By Elizabeth Schulte | February 9, 2007 | Page 2

EIGHT FORMER Black Panthers were arrested last week in connection with a 1971 killing of a San Francisco police officer--even though the same charges were dropped 30 years ago because defendants had been tortured into confessing.

Murder charges were dropped against Harold Taylor and two codefendants in 1975 when it was revealed that New Orleans police had tortured them into giving false confessions.

In 1973, the three were abused by New Orleans police for several days--including being stripped naked, beaten, covered in blankets soaked with boiling water, smothered, and shocked with cattle prods on their genitals. In 1974, a court ruled that San Francisco and New Orleans police had engaged in torture to get the confessions, and the next year, a San Francisco judge dismissed charges against the three men.
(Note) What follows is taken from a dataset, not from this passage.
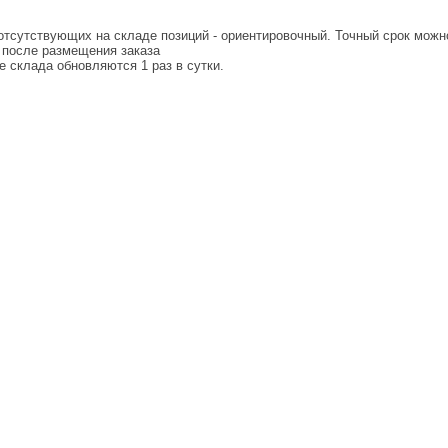
 отсутствующих на складе позиций - ориентировочный. Точный срок можн
о после размещения заказа
е склада обновляются 1 раз в сутки.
But two years ago, a San Francisco grand jury was convened to reopen the case. Police claim they now have new evidence that implicates the former Panthers.

The roundup on January 23 involved law enforcement across the country. Taylor was arrested in Florida; Richard Brown, Richard O'Neal, Ray Boudreaux and Henry Watson Jones in California; and Francisco Torres in New York.

Police are also charging two men who are already in jail--political prisoners Herman Bell and Jalil Muntaqin, who are members of the New York Three, accused of killing a New York police officer in 1971--and are still looking for another.

"People ask the question, why pick up these men after they've been around, have not attempted to elude the authorities, have led productive lives all these years?" Torres' attorney Michael Warren told Amy Goodman on the Democracy Now! radio program."John Ashcroft, shortly after he was appointed attorney general, made a vow and a promise that he was going to go after as many ex-Black Panthers as he possibly could...And that's when this program was instituted...

"The most recent reason relates to retaliation. These men, after being tortured, and after the grand jury ended in 2006, went on the road with the Center for Constitutional Rights and talked about their torture...That's what this case is about."